PgBeam runs background health checks against every configured upstream database and read replica. Health checks are separate from application traffic — they run on their own schedule regardless of query volume.

Upstream database health

The data plane periodically dials a TCP connection to the upstream database to confirm it is reachable. If the check fails, PgBeam marks the upstream as degraded and may open the circuit breaker after repeated failures.

Replica health

Read replicas are checked independently. An unhealthy replica is removed from the round-robin rotation automatically. When it recovers, it is re-added without manual intervention.

Event	Action
Replica check fails	Removed from rotation. Traffic goes to remaining healthy replicas or falls back to primary.
Replica recovers	Re-added to rotation after consecutive successful checks.
All replicas fail	Annotated replica queries fall back to the primary database.

Fail-open caching

PgBeam's caching layer is designed to degrade gracefully. If the cache infrastructure has issues, queries fall through to the upstream database instead of failing.

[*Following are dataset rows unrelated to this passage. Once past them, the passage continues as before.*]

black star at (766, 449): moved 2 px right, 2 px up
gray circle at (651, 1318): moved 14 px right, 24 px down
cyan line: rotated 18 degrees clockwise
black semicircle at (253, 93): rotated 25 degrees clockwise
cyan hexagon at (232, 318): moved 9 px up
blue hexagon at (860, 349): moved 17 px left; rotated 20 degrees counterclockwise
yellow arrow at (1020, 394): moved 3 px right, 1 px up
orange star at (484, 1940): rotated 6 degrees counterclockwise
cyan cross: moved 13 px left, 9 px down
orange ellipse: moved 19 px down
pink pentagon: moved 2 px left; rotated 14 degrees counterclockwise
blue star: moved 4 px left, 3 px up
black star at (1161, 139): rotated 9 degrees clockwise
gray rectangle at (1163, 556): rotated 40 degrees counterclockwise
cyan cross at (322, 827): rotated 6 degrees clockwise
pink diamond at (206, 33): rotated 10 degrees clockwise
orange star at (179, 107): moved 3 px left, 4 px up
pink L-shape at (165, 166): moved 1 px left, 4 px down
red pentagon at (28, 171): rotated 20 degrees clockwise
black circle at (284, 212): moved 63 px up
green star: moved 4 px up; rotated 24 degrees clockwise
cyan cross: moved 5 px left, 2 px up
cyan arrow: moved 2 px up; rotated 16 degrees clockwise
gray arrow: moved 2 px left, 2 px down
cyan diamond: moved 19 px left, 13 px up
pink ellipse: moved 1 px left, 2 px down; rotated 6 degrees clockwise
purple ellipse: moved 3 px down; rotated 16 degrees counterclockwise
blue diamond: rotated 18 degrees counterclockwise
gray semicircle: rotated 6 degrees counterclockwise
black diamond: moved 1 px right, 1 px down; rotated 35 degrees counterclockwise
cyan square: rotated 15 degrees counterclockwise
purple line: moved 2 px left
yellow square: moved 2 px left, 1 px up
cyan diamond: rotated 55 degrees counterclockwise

Cache layer	Scope	Failure behavior
L1	Per-process	Process-local; failure is extremely rare
L2	Shared per region	On failure, queries bypass L2 and go to upstream

This means a shared cache outage results in higher upstream load (cache misses) but never in dropped queries. Your application continues to work — it just loses the caching benefit temporarily.

Upstream TLS and SNI

PgBeam connects to upstream databases over TLS and sets the TLS server name (SNI) to the upstream hostname. This is required for managed database providers that use SNI-based routing to identify the correct tenant:

Neon — Uses SNI to route to the correct compute endpoint
Supabase — Uses SNI for project-level routing
PlanetScale (MySQL proxy) — Similar SNI routing pattern

The default SSL mode is verify-full, which validates the upstream certificate against the system CA bundle. Only relax this if your provider does not issue certificates from a publicly trusted CA.

Connection reset

When a connection is returned to the pool and PgBeam detects that session state was modified (via SET, PREPARE, CREATE TEMP TABLE, etc.), it sends DISCARD ALL to reset all session state:

Session variables (SET parameters)
Prepared statements
Temporary tables
Advisory locks
Notification listeners

Connections in an error state or mid-transaction are closed instead of being returned to the pool. This prevents a broken connection from being handed to the next client.

What PgBeam does not do

To set expectations clearly:

No automatic failover between primary databases. PgBeam proxies to the upstream you configure. If you need primary failover, configure it at the database level (RDS Multi-AZ, Cloud SQL HA, etc.) and point PgBeam at the failover endpoint.
No cross-region cache replication. Each region maintains its own cache. This is deliberate — cross-region coherence would add latency to every read.
No query rewriting or retry. If a query fails at the upstream, PgBeam returns the error to the client as-is. It does not retry failed queries.